Atatürk Üniversitesi Edebiyat Fakültesi Sosyoloji Bölümü Öğretim Görevlisi Prof. Dr. Mevlüt Özben, son dönemlerde özellikle doğuda artan çocuk kaçırma, kadın cinayetleri, çocuk istismarları gibi vakalara ilişkin çarpıcı değerlendirmelerde bulundu.
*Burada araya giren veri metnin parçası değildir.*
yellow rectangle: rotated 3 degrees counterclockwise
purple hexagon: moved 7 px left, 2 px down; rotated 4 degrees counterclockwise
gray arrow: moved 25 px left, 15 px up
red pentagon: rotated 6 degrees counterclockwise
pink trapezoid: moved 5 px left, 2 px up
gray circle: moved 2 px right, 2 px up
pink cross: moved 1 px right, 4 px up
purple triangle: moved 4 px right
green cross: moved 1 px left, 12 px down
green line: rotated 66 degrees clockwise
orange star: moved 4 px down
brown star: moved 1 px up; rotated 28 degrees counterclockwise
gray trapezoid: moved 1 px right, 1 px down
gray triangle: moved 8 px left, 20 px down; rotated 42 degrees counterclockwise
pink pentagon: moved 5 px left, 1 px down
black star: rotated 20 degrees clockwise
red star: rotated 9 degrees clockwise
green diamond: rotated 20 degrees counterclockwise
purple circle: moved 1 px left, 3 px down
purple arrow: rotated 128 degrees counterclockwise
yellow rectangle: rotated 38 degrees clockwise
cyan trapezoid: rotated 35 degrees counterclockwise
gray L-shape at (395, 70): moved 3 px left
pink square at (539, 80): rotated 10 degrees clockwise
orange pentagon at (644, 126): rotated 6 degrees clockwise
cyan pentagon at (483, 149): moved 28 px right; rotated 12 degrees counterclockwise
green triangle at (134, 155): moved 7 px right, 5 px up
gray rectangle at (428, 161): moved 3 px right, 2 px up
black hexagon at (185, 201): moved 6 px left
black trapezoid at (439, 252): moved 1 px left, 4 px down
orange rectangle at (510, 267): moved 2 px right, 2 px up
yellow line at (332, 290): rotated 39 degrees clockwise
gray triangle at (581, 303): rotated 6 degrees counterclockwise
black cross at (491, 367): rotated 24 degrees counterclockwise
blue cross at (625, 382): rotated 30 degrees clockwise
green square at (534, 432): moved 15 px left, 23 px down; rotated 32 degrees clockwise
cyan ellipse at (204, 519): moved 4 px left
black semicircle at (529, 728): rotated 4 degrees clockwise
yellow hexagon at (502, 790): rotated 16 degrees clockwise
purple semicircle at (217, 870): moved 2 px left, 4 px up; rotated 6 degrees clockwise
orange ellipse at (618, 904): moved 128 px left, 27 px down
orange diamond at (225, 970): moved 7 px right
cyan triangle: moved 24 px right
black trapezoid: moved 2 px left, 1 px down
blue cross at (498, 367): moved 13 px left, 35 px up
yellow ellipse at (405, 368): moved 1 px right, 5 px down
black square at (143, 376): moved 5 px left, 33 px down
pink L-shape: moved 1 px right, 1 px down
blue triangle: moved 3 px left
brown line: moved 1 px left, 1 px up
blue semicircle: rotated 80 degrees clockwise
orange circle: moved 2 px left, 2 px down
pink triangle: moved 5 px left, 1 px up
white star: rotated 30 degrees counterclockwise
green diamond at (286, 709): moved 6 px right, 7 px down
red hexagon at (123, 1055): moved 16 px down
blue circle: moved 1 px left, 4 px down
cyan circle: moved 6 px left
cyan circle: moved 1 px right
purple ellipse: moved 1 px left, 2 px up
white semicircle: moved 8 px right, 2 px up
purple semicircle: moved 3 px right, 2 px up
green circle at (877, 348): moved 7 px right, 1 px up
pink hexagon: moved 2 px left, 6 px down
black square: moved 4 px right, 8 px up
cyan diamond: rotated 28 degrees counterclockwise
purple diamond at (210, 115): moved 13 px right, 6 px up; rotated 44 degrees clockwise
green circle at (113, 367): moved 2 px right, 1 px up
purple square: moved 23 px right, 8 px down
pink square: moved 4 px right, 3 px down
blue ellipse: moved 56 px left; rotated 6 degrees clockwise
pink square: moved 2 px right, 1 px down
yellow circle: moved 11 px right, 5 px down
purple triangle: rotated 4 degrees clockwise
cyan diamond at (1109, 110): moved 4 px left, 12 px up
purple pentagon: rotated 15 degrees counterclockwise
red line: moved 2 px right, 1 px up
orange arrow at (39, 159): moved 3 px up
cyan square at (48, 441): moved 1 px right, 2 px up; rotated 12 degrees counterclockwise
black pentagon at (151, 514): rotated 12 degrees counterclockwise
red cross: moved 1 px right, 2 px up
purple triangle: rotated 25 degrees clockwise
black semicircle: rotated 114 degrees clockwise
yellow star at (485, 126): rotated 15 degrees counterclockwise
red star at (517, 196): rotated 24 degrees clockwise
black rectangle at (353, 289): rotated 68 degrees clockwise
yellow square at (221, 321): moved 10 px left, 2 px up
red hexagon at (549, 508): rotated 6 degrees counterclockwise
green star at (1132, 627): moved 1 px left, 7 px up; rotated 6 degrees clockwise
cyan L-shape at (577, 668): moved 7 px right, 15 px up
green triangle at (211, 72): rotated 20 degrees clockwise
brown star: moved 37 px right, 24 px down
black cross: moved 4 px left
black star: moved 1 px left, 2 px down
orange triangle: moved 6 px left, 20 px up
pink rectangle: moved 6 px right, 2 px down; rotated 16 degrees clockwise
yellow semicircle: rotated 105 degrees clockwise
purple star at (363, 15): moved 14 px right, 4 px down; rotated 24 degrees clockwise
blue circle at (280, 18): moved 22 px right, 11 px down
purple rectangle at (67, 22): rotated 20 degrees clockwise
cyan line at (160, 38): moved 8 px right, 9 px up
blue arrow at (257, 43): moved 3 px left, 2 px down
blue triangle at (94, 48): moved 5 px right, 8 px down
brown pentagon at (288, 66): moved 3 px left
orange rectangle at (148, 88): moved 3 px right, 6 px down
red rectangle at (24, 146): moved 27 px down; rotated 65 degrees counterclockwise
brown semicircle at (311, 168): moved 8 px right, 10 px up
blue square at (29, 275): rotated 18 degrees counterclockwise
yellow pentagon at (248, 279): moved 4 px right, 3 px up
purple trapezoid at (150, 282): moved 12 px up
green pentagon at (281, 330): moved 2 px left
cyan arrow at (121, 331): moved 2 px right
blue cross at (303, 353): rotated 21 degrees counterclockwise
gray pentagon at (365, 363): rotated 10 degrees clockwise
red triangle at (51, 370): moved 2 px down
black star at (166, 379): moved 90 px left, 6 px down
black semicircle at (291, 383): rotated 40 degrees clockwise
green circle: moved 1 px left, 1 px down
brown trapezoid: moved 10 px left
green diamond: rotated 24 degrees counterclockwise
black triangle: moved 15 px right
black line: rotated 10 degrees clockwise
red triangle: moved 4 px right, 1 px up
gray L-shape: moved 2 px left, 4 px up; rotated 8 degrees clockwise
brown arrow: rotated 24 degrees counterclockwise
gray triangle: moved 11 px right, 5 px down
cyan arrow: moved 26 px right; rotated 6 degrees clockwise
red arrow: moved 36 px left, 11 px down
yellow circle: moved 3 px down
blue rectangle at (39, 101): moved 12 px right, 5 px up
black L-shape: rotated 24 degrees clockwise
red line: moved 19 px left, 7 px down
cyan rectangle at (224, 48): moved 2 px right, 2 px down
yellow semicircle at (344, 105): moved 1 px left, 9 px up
2005 yılında çıkarılan çocuk koruma yasasının belirli bir dönem için olumlu gelişmeler gösterdiğini ancak bir çocuk koruma sisteminin olmadığını söyleyen Prof. Dr. Mevlüt Özben, 2 ve 6 yaş arası çocukların herhangi bir koruma sistemine ait olmadığını ifade ederek, çocukların belirli gruplar içerisinde bir intikam aracı olarak da cinayete kurban gidebildiklerine değindi. Özben, “Türkiye’de ne yazık ki son yıllarda kadın cinayetleri, çocuk istismarları istatistiklerinde bir yükselme var. Her yıl TCK 103’den yani Çocuk Cinsel İstismarı ile ilgili hukuk hükmünden dolayı binlerce dava açılıyor. Bu davaların sonuçlarıyla ilgili bir istatistik var mı bilmiyoruz. Dünyada en önemli sorunlardan biri olan çocuk istismarı, çocuğa karşı şiddet ve cinayetlerin yükselme sebebi çocukların en zayıf halka olarak öngörülmesi. Küresel dünyadaki eşitsizlik tablolarına baktığımız zaman kadınlar, çocuklar, engelliler ve mülteciler gibi bir sıralama söz konusu. Tüm toplumlarda çocuklar bu zayıf halkaların en önünde gelen grup oluyor. Karşılaştığımız bir durumu hemen kendi kültürümüze, ülkemize mâl etme gibi bir durumumuz var. Kendimizi değersizleştirmeye gerek yok. Kültür bir örtme operasyonu haline geldi. Kılıfına uydurulup, halının altına süpürülen meselelerle yüzleşmek gerekiyor” diye konuştu.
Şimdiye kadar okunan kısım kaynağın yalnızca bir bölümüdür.